View Full Version : Retconing lois?
krpto
10-03-2008, 09:20 AM
Lois said something in last nights episode about clark should have known she is allergtic to cats when has this come up at all? I know she is allergic to shelby from her sneezing and near him and her conversation before about her bathing shelby supposed to help with the allergies but when did we find out she's allergic to cats too. Are the writers jut gonna randomly make lois allergic to anything that she doesn't want to write about just so clark can have some stories before he writes with her about superman. Shouldn't lois and clark each be getting thier own stories not just randomly picking what to write about and since when has lois gotten the ability to spell/grammar check clark's stories I thought she couldn't spell and now she proof reading clark's stories.
:confused:
Timester
10-03-2008, 09:37 AM
The word "retconing" is starting to be abused. The fact that was never mentioned before doesn't make it a retconing. Retconing would be if she mentioned in the past that she wasn't alergic to cats.
yaseen101
10-03-2008, 09:44 AM
Right it aren't a retcon, she didn't say she wasn't allergic before AND is it a rule that a person have to be allergic to only one thing in life? It's been some time at the DP so Lois surely have learned to spell well by now, also she just asked him to write that story for her it's not like they will be doing it all the time.
krpto
10-03-2008, 09:45 AM
Okay but you'd think lois being allergic to cats would have been brought up when she was talking about being allergic to shelby the dog as another one of her allergies. That said I was more wondering why lois is spell/grammar checking the future superman's stories when she herself has stated more then once that she cannot spell at all.
Timester
10-03-2008, 09:46 AM
That said I was more wondering why lois is spell/grammar checking the future superman's stories when she herself has stated more then once that she cannot spell at all.
She is being Lois.
She even talks about her article that she gave to Tess being spellchecked.
WickedJenn
10-03-2008, 09:56 AM
This might help some:
When I wrote for my university's paper, we had what were called "desk editors". Staff reporters wrote the stories and then they had to check them with desk editor before it got sent to copy editors. To me, it's very much like Lois is Clark's "desk editor", catching the general stuff before it's sent to copy to be checked more thoroughly. Grammar is not the only thing that's checked in articles either. Example, you ALWAYS, in a news story, say "said" after the person is mentioned. Frex, "the President said." Things like that are imperative to newswriting especially. Lois would know this much for having worked at the DP for a year now. Even the Inquisitor, I'm sure, had some sort of semblance to the AP stylebook that they followed.
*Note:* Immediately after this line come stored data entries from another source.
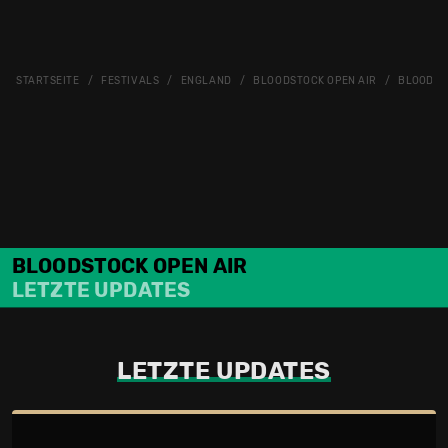
STARTSEITE
FESTIVALS
ENGLAND
BLOODSTOCK OPEN AIR
BLOODSTO
BLOODSTOCK OPEN AIR
LETZTE UPDATES
LETZTE UPDATES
And I actually did get to choose some of the stories I wrote. I had to propose to the editor why I would write it etc, but usually they let me write it.
Now, I know it's not the exact same as a regular newspaper, but our liason was a seasoned journalist who tried to keep us as close to a real paper as possible.
ETA: I was going to address the allergy thing but Jade beat me to it ;)
Jade4813
10-03-2008, 09:57 AM
Yeah, she never mentioned it before, so this isn't a retcon. And just because they talked about the fact that she's allergic to dogs doesn't mean that she had to go on a litany of what she's allergic to right then. "I"m allergic to dogs...and cats, dust, peanuts, flowers..."
I have a friend who's allergic to wheat, rye, and barley. But a lot of times, when she's talking to people about why she will order something without the bread, she'll just say, "I'm allergic to wheat."
Yeah, she's allergic to other things, too, but right then, the wheat is the pertinent one. And she doesn't want to get into a whole conversation about her condition (which I cannot spell), so she only talks about what's pertinent at the time.